Image: Visitors with A.M. Darke’s 'Ye or Nay?, 2020, in “Difference Machines: Technology and Identity in Contemporary Art” at Albright-Knox Northland, on October 16, 2021. © A.M. Darke. Photo: Jeff Mace for Albright-Knox Art Gallery, Buffalo, New York.
The exhibition “Difference Machines: Technology & Identity in Contemporary Art” is on view at Albright-Knox Northland in Buffalo, NY through January 16. Curated by art historian and curator Tina Rivers Ryan and artist Paul Vanouse, the exhibition brings together works by seventeen artists who explore themes of oppression, identity, and power in digital technology and culture. The exhibition includes software-based and internet art, animated videos, bioart experiments, online games, and 3-D printed sculptures from the 1990s to the present. Researcher and writer Charles Eppley recently interviewed Vanouse and Rivers-Ryan about the exhibition. The full transcript will be placed in the Albright-Knox archives, and an edited excerpt appears below.
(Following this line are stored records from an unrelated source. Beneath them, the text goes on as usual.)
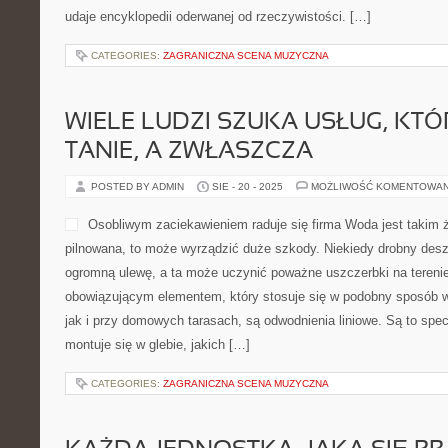
udaje encyklopedii oderwanej od rzeczywistości. […]
CATEGORIES:
ZAGRANICZNA SCENA MUZYCZNA
WIELE LUDZI SZUKA USŁUG, KTÓ
TANIE, A ZWŁASZCZA
POSTED BY ADMIN
SIE - 20 - 2025
MOŻLIWOŚĆ KOMENTOWA
Osobliwym zaciekawieniem raduje się firma Woda jest takim ży
pilnowana, to może wyrządzić duże szkody. Niekiedy drobny des
ogromną ulewę, a ta może uczynić poważne uszczerbki na terenie
obowiązującym elementem, który stosuje się w podobny sposób w 
jak i przy domowych tarasach, są odwodnienia liniowe. Są to spec
montuje się w glebie, jakich […]
CATEGORIES:
ZAGRANICZNA SCENA MUZYCZNA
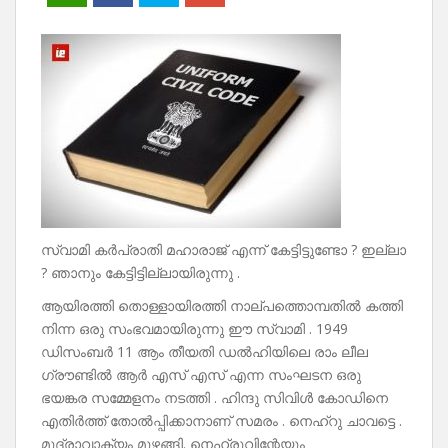
സ്വാമി കർപ്രാതി മഹാരാജ് എന്ന് കേട്ടിട്ടുണ്ടോ ? ഇല്ലാ
? ഞാനും കേട്ടിട്ടില്ലായിരുന്നു .
ആയിരത്തി തൊള്ളായിരത്തി നാല്പത്തൊമ്പതിൽ കത്തി
നിന്ന ഒരു സംഭവമായിരുന്നു ഈ സ്വാമി . 1949
ഡിസംബർ 11 ആം തീയതി ഡൽഹിയിലെ രാം ലീല
ഗ്രൗണ്ടിൽ ആർ എസ് എസ് എന്ന സംഘടന ഒരു
ഭയങ്കര സമ്മേളനം നടത്തി . ഹിന്ദു സിവിൾ കോഡിനെ
എതിർത്ത് തോൽപ്പിക്കാനാണ് സമരം . നെഹ്‌റു ചാവട്ടെ .
മുദ്രാവാക്യം മുഴങ്ങി. നെഹ്രുവിന്റേയും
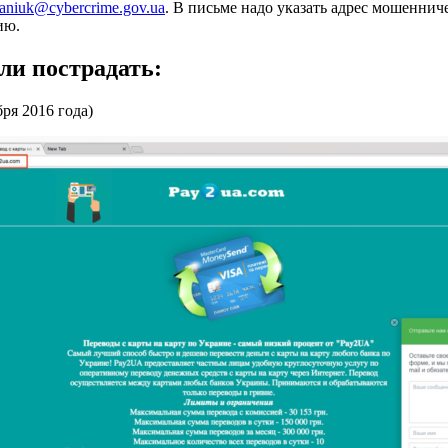
yaniuk@cybercrime.gov.ua
. В письме надо указать адрес мошенниче
цию.
ли пострадать:
ря 2016 года)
Charles Eppley: “Difference Machines” draws its title from the Difference Engine, Charles Babbage’s early mechanical computer, while also referring to technology’s role in the construction of social difference, including gender, race, colonization, and personal identity. How do these themes relate throughout the exhibition, and what is the motivation for connecting historical computation technology to contemporary digital culture?
Paul Vanouse: To differentiate means to have the capacity to make sense of. Beginning in the Enlightenment, or post-Renaissance, differentiation was synonymous with knowledge: looking closer, subdividing, and categorizing as a way to understand. Epistemes of subdivision by people like Linnaeus and Descartes were a fetishization. In all its manifestations, the difference machine is not just about computation: it’s about the civilizing mission [of the Enlightenment] to sort what lies inside or outside.
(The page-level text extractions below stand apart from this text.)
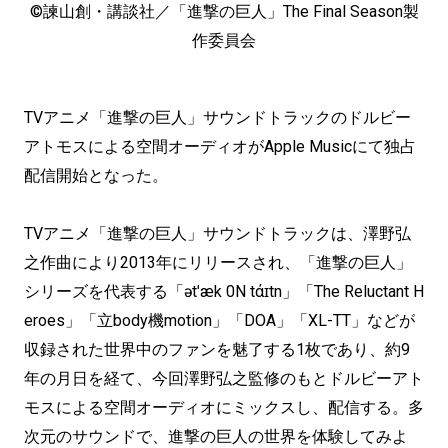
©諫山創・講談社／「進撃の巨人」The Final Season製
作委員会
TVアニメ「進撃の巨人」サウンドトラックのドルビー
アトモスによる空間オーディオがApple Musicにて独占
配信開始となった。
TVアニメ「進撃の巨人」サウンドトラックは、澤野弘
之作曲により2013年にリリースされ、「進撃の巨人」
シリーズを代表する「ətˈæk 0N tάɪtn」「The Reluctant H
eroes」「立body機motion」「DOA」「XL-TT」などが
収録された世界中のファンを魅了する1枚であり、約9
年の月日を経て、今回澤野弘之監修のもとドルビーアト
モスによる空間オーディオにミックスし、配信する。多
次元のサウンドで、進撃の巨人の世界を体験してみよ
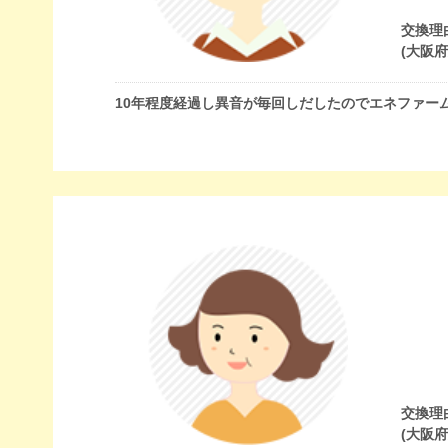
交換理
(大阪
10年程度経過し異音が毎回しだしたのでエネファー
交換理
(大阪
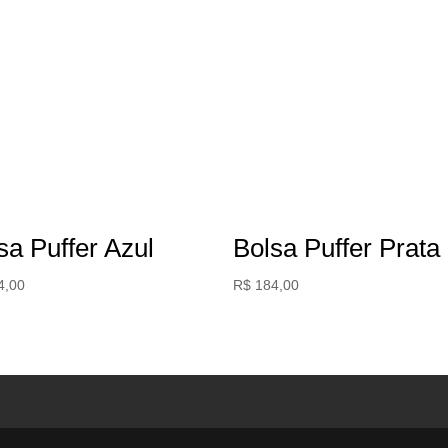
sa Puffer Azul
Bolsa Puffer Prata
4,00
R$
184,00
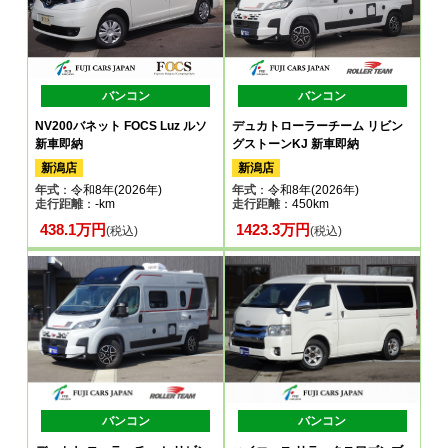
バンコン
バンコン
NV200バネット FOCS Luz ルソ
デュカトローラーチーム リビン
新車即納
グストーンKJ 新車即納
新潟店
新潟店
年式
：令和8年(2026年)
年式
：令和8年(2026年)
走行距離
：-km
走行距離
：450km
438.1万円
1423.3万円
(税込)
(税込)
バンコン
バンコン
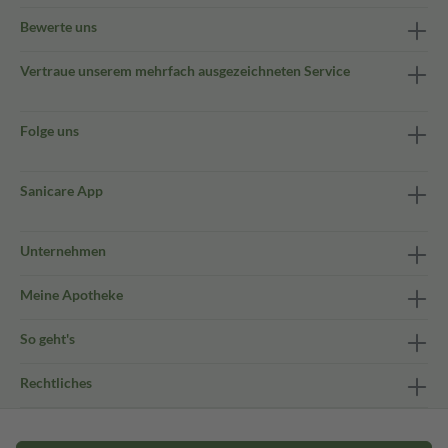
Bewerte uns
Vertraue unserem mehrfach ausgezeichneten Service
Folge uns
Sanicare App
Unternehmen
Meine Apotheke
So geht's
Rechtliches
Tina Rivers Ryan: The difference machine is a cultural apparatus about the production of knowledge. We’re arguably still living in that [Enlightenment] moment.
Difference machines also cultivate a historical amnesia: once you have the iPhone 13, you can’t remember the iPhone 2. Things are made to obsolesce so quickly. We felt it was important to emphasize that technologies have a history, because if they have a history, they can be changed. Technology can be intervened in, and different futures imagined.
Installation view of Mongrel’s Heritage Gold, 1997, in “Difference Machines: Technology and Identity in Contemporary Art” at Albright-Knox Northland, October 16, 2021-January 16, 2022. © Mongrel. Photo: Tina Rivers Ryan for Albright-Knox Art Gallery, Buffalo, New York.
While they are often manifestations of the military–industrial complex, computers have also always been tied to a peacetime management of populations through census records and life insurance company tables, which categorize individuals in social aggregates. Computers, in a way, have always been about the construction of difference. The show presumes that difference is not something innate, but socially produced, and technology has always had a role in that process.
By invoking earlier moments in the history of computation, we’re trying to help people understand that the production of difference is intrinsic to computation. Where do we go from here?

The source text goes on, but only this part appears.